À parte, nos anos 2010, quando o governo Dilma Rousseff retomou o controle artificial de preço dos combustíveis mediante seu poder de controle sobre a Petrobras, o que novamente gerou danos ao setor.

Em 2013, o Superior Tribunal de Justiça decidiu contra as usinas no caso "Matary", exigindo que fosse demonstrado o chamado "prejuízo contábil" como requisito para a concessão da indenização, sem considerar o preço remuneratório que fora apurado pelo governo, à época, por intermédio da Fundação Getulio Vargas, e que não foi seguido na fixação dos preços. Ressalvou, naquela ocasião, os casos que já haviam transitado em julgado com a condenação da União a partir do critério da FGV.
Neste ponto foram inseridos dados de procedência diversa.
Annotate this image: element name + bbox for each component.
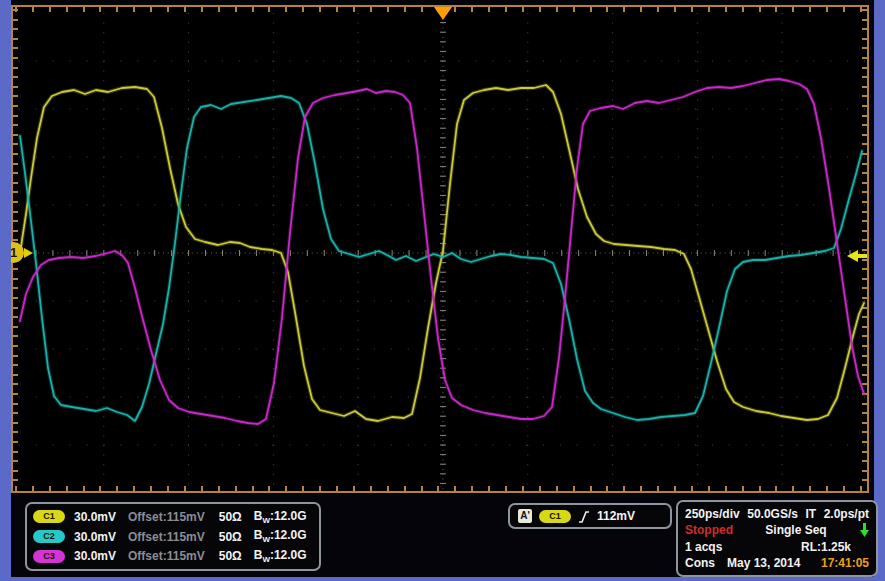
trigger-level-value: 112mV	[597, 509, 635, 523]
c1-bandwidth: BW:12.0G	[254, 509, 307, 525]
rising-edge-slope-icon	[578, 509, 590, 524]
channel-readout-box[interactable]: C1 30.0mV Offset:115mV 50Ω BW:12.0G C2 3…	[25, 502, 321, 571]
trigger-ready-arrow-icon	[859, 522, 869, 538]
record-length: RL:1.25k	[801, 540, 851, 554]
channel-badge-c1[interactable]: C1	[33, 510, 65, 523]
channel-row-c2[interactable]: C2 30.0mV Offset:115mV 50Ω BW:12.0G	[33, 527, 313, 547]
datetime-row: Cons May 13, 2014 17:41:05	[685, 555, 869, 571]
channel-badge-c2[interactable]: C2	[33, 530, 65, 543]
date-value: May 13, 2014	[727, 556, 800, 570]
resolution: 2.0ps/pt	[824, 507, 869, 521]
trigger-level-arrow-icon[interactable]	[847, 250, 858, 262]
channel1-reference-arrow-icon	[24, 248, 33, 258]
c2-termination: 50Ω	[219, 530, 242, 544]
acquisition-count-row: 1 acqs RL:1.25k	[685, 539, 869, 555]
trigger-position-marker-icon[interactable]	[434, 7, 452, 20]
trigger-level-arrow-tail	[858, 254, 867, 258]
c3-scale: 30.0mV	[74, 549, 116, 563]
channel-row-c1[interactable]: C1 30.0mV Offset:115mV 50Ω BW:12.0G	[33, 507, 313, 527]
acquisition-count: 1 acqs	[685, 540, 722, 554]
channel-badge-c3[interactable]: C3	[33, 550, 65, 563]
c3-offset: Offset:115mV	[128, 549, 205, 563]
horizontal-acquisition-box[interactable]: 250ps/div 50.0GS/s IT 2.0ps/pt Stopped S…	[676, 500, 878, 577]
sampling-mode: IT	[805, 507, 816, 521]
acquisition-status: Stopped	[685, 523, 733, 537]
timebase-row: 250ps/div 50.0GS/s IT 2.0ps/pt	[685, 506, 869, 522]
ruler-ticks-bottom	[15, 486, 865, 491]
cons-label: Cons	[685, 556, 715, 570]
trigger-readout-box[interactable]: A' C1 112mV	[508, 503, 672, 529]
window-border-left	[0, 0, 11, 577]
time-value: 17:41:05	[821, 556, 869, 570]
c1-offset: Offset:115mV	[128, 510, 205, 524]
window-border-bottom	[0, 577, 885, 581]
trigger-source-badge[interactable]: C1	[539, 510, 571, 523]
window-border-right	[874, 0, 885, 577]
timebase-scale: 250ps/div	[685, 507, 740, 521]
trigger-aux-badge[interactable]: A'	[518, 509, 532, 523]
channel-row-c3[interactable]: C3 30.0mV Offset:115mV 50Ω BW:12.0G	[33, 546, 313, 566]
c3-termination: 50Ω	[219, 549, 242, 563]
acquisition-mode: Single Seq	[765, 523, 826, 537]
c2-bandwidth: BW:12.0G	[254, 528, 307, 544]
oscilloscope-screen: 1 C1 30.0mV Offset:115mV 50Ω BW:12.0G C2…	[0, 0, 885, 581]
c1-termination: 50Ω	[219, 510, 242, 524]
graticule-frame	[11, 5, 869, 493]
ruler-ticks-right	[862, 9, 867, 489]
c2-scale: 30.0mV	[74, 530, 116, 544]
c1-scale: 30.0mV	[74, 510, 116, 524]
c3-bandwidth: BW:12.0G	[254, 548, 307, 564]
c2-offset: Offset:115mV	[128, 530, 205, 544]
acquisition-status-row: Stopped Single Seq	[685, 522, 869, 538]
sample-rate: 50.0GS/s	[747, 507, 798, 521]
Em função disso, cerca de 20% das usinas ainda não tiveram seus casos definitivamente julgados.

A Usina Matary, então, entrou, em 2015, com um recurso no Supremo Tribunal Federal. Alega ter havido a comprovação do efetivo dano econômico, por perícia, a partir do parâmetro que vinha sendo aceito pelo STF para a concessão das indenizações: o apurado pela FGV e não os custos contábeis individuais. O relator da ação, ministro Luiz Edson Fachin, votou contrariamente. No último mês de abril, o Plenário Virtual do STF suspendeu o julgamento.
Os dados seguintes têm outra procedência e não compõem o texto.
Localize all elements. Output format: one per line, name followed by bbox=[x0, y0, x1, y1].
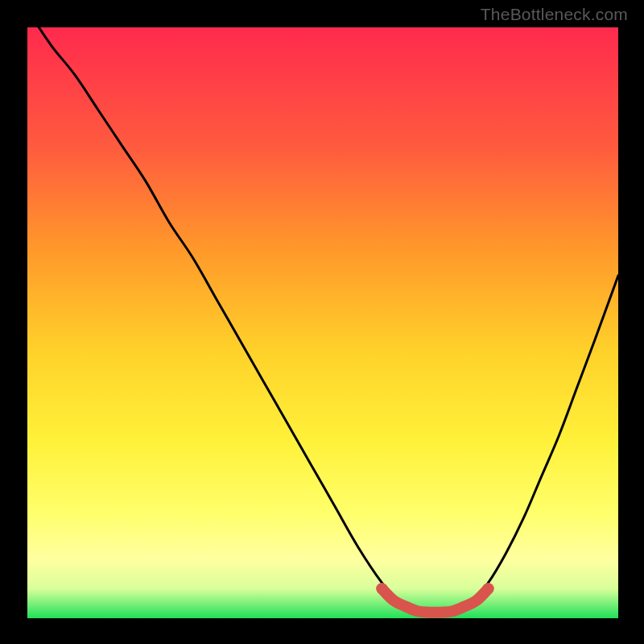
plot-area bbox=[27, 27, 618, 618]
curve-layer bbox=[27, 27, 618, 618]
attribution-label: TheBottleneck.com bbox=[481, 5, 628, 24]
chart-frame: TheBottleneck.com bbox=[0, 0, 644, 644]
bottleneck-curve bbox=[27, 27, 618, 615]
optimal-band bbox=[382, 588, 488, 613]
optimal-band-endpoint-left bbox=[376, 583, 387, 594]
optimal-band-endpoint-right bbox=[483, 583, 494, 594]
Segundo a AGU, o impacto nos cofres públicos seria de cerca de R$ 70 bilhões. As usinas contestam o número. Falam em R$ 8 bilhões.

A discussão se dá em torno de pedidos de indenização de mais de 290 usinas que reclamam de prejuízos decorrentes da política de fixação de preços adotada pelo governo. Muitas delas já têm a seu favor decisões transitadas em julgado seguindo o critério da FGV.
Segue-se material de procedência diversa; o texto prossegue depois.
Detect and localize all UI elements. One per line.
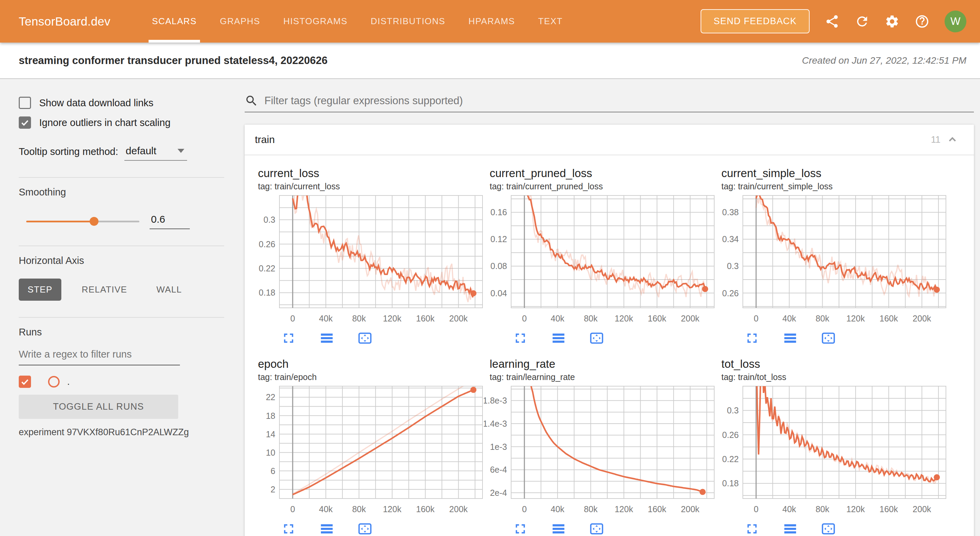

O ministro Alexandre de Moraes pediu vista — mais tempo para análise. E ainda não há data para o processo voltar a julgamento, que estava com três votos favoráveis ao setor e dois para a União.

O relator deu razão ao governo (leia voto abaixo) e foi acompanhado pela ministra Rosa Weber. Para Fachin, é imprescindível uma perícia técnica para comprovar prejuízo em cada caso concreto. Já os ministros Ricardo Lewandowski, Luiz Fux e Marco Aurélio Mello votaram a favor do recurso da Matary.

Em debate na tarde desta quinta-feira na TV ConJur, pela série "Segurança na Crise", os economistas Maílson da Nóbrega (ex-ministro da Fazenda entre 1998 e 1990), Plinio Nastari (presidente da Datagro) e José Roberto Afonso (professor do IDP e doutor em Economia) discutiram o impacto da epidemia e a possível mudança na jurisprudência pelo Supremo no setor sucroalcooleiro.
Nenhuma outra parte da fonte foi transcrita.